Friday, April 25, 2014

Meet the Neighbors: Herman Ten Eyck Foster, Part 1

By Alice Askins, Education Coordinator at Rose Hill Mansion

I had thought that Robert Swan was unusual in coming from a business background in New York City to farm in Seneca County.  There was at least one other man, though, who came from New York City to farm.  That man’s name was Herman Ten Eyck Foster, and thanks to Winterthur Museum, we have transcripts of his diaries from the 1840s.

We have a brief overview of Herman’s life from the memorial written by Abraham B. Conger, an ex-president of the State Agricultural Society.  It was printed in the Proceedings of 1870, shortly after Herman’s untimely death.  Born in 1822 Herman was the third son of Andrew Foster, a Scotch merchant, and Anna Ten Eyck, of a Dutch Albany family.  At 15 he entered Columbia University and earned a BA.  Though he tried being a merchant,  “his tastes, and perhaps also a regard to his health, prompted him to the study of farming.”  He spent a year on a farm near Ithaca, with the family of Aaron K. Owen, learning his new craft.  In June 1843 he bought 250 acres on the east shore of Seneca Lake, and called it Lakeland.  Lakeland was south of John Johnston’s farm Viewfields.  In fall of 1844, Herman married Pauline Lentilhon. She was the daughter of Antoine Lentilhon, a French resident of New York City.  Their marriage lasted for 4 ½ years, until she died. They had two daughters and a son.  He never remarried.
Herman tells us about his early days in upstate New York in a lively diary:  “May 3, 1842 - I felt, naturally enough, a little sad when I went to bed last night at the idea of being altogether alone among strangers without the prospect of seeing any of my friends for some months, yet I endeavored to overcome the feeling and succeeded pretty well.....”  He received many letters from home and wrote many in return, often in French.  Family and friends also visited him often.  Still, he had a little trouble adjusting to country life.  He subscribed to a newspaper, and said “It is astonishing, what patience one has when in the country to read even the advertisements.”

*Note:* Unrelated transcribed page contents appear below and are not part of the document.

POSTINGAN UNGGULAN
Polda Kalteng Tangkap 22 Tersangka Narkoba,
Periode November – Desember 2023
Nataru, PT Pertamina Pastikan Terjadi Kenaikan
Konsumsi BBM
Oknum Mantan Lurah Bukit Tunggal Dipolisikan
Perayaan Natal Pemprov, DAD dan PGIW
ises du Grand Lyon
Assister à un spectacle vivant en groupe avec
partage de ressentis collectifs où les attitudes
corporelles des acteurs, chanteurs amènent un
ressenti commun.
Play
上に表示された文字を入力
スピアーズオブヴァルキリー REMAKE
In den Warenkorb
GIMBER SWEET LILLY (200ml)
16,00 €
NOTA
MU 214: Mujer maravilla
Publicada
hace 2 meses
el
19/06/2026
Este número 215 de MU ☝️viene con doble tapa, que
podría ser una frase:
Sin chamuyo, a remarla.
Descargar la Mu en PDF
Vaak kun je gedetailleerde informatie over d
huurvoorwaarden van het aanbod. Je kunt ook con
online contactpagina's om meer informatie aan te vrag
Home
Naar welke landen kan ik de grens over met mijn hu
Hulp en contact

The Owenses were Quakers.  Herman, who visited several different churches, tried the Quaker services in May.  “Went this morning for the first time to Quaker meeting . . .  no one spoke a word, the whole time, and my thoughts were very naturally directed to my friends at home.  I do not think that their form of service is a good one, especially for the young people.”  Despite his wandering thoughts, Herman attended a Quaker wedding in June.  It was a very simple ceremony.  “We had a short address from Mrs. Otis who is I believe a preacher.  It was the first time I ever heard a female speak in public, the effect was very singular. …”  Herman played his flute for his hosts, and observed that “Though they are Quakers, they have not as many of their prejudices as might be expected.”  He was troubled, though, that “The quakers [sic] do not apparently think it wrong to visit on Sunday.”  In general, Herman thought, the sermons in local churches did not measure up to those in New York City, and “I have come to the conclusion that most people in the country pay too little attention to the Sabbath.”

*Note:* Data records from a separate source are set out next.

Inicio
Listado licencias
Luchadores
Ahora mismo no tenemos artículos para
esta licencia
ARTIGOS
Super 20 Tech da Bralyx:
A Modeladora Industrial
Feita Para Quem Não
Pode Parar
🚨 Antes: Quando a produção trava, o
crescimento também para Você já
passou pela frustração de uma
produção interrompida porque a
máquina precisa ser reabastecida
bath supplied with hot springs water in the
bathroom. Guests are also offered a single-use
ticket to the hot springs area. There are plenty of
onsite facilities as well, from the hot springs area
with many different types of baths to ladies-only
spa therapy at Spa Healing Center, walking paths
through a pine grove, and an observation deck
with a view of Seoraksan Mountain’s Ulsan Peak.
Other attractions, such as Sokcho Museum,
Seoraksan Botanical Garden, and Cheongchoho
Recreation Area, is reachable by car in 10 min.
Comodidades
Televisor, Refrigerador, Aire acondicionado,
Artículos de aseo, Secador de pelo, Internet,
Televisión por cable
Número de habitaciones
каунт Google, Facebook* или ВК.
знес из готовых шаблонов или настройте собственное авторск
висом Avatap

Herman plunged eagerly into farm work.  On May 4, he had a plowing lesson, and found it easier than he expected.  Nevertheless, on May 30, he reported that he broke the plow.  He was amazed at the weight of the stones the farm workers could lift, but reflected that “it comes from habit.”   In August Herman recorded the arrival of a threshing machine that went from farm to farm in the area.  “The machine was put in motion by 5 horses, and required 14 hands, men and boys to tend it.  Ordinarily it thrashes 200 bushels a day, and Mr. O. had to pay $3.50 a hundred bushels.  We can not yet tell how many bushels we have, as it has not yet gone through the fanning mill.  We expect it will amount to 400.”  Mr. Owens had exchanged hands with several neighboring farmers, so he had to hire only one extra man for this job.  Herman mentioned that the wheat was rusty, and the dust all over the workers turned them red. He began keeping records of the butter produced by three cows, “as well for my own satisfaction as for that of Mr. O.”  He noted that he would draw a plan of the barn someday, because it was well-built and convenient.

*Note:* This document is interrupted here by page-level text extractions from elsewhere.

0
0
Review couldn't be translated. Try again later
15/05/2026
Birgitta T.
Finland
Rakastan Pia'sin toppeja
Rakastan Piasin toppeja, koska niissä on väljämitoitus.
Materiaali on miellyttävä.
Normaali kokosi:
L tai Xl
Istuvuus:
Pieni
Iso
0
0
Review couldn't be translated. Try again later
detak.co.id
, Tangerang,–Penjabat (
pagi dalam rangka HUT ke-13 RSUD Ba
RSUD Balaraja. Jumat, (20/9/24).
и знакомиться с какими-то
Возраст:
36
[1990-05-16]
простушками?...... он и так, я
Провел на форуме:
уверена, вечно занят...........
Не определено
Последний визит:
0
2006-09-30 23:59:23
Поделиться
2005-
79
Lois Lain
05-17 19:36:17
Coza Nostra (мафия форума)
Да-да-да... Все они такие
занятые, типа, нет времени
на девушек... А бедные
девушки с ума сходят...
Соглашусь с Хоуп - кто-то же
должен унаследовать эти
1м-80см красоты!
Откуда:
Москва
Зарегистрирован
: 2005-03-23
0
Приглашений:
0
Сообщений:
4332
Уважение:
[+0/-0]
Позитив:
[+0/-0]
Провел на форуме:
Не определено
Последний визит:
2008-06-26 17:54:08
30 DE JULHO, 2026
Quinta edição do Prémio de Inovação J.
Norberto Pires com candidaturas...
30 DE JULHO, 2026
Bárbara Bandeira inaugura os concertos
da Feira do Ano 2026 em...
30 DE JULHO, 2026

Herman seems to have become close to one of the young Owens farm workers named Matthias. He often worked with Matthias, and mentioned him often in the diary.  (Later Matthias appears working at Lakeland.)  Apparently, Herman played the flute in his room, and Matthias objected.  In August, Herman went away from the house on a fine night, and played his flute; “Matthias tells me he heard it as distinctly as if I had been in my room.  I cannot help it, for music I must have.”  Besides music, Herman refreshed his spirit by visiting Taughannock Falls, having tea and dinner with neighbors (the Strongs, the Delafields, and others,) reading biographies and travel accounts, singing in a church choir, and taking impressions of flowers.  Always ready for new experiences, he worked the election in November as a clerk, and received 20 shillings – “this being the first money I ever earned.”

Taughannock Falls

Up Next:  Friends come to stay with Herman at the Owens farm

Friday, April 18, 2014

Lift Up Thine Eyes: The Upper Floors of Downtown Geneva

By John Marks, Curator of Collections

Do you walk around downtown? If so, do you look at the upper floors of the buildings? (I say “walk” because this is a dangerous exercise when driving – trust me, I’ve tried it.)

As you look at the tops of downtown Geneva buildings, two terms to know are cornice and window hood. Cornices are the decorative bits directly underneath the edge of the roof. Window hoods, sometimes called drip hoods, are anything over a window to direct rain away from the top of the window.  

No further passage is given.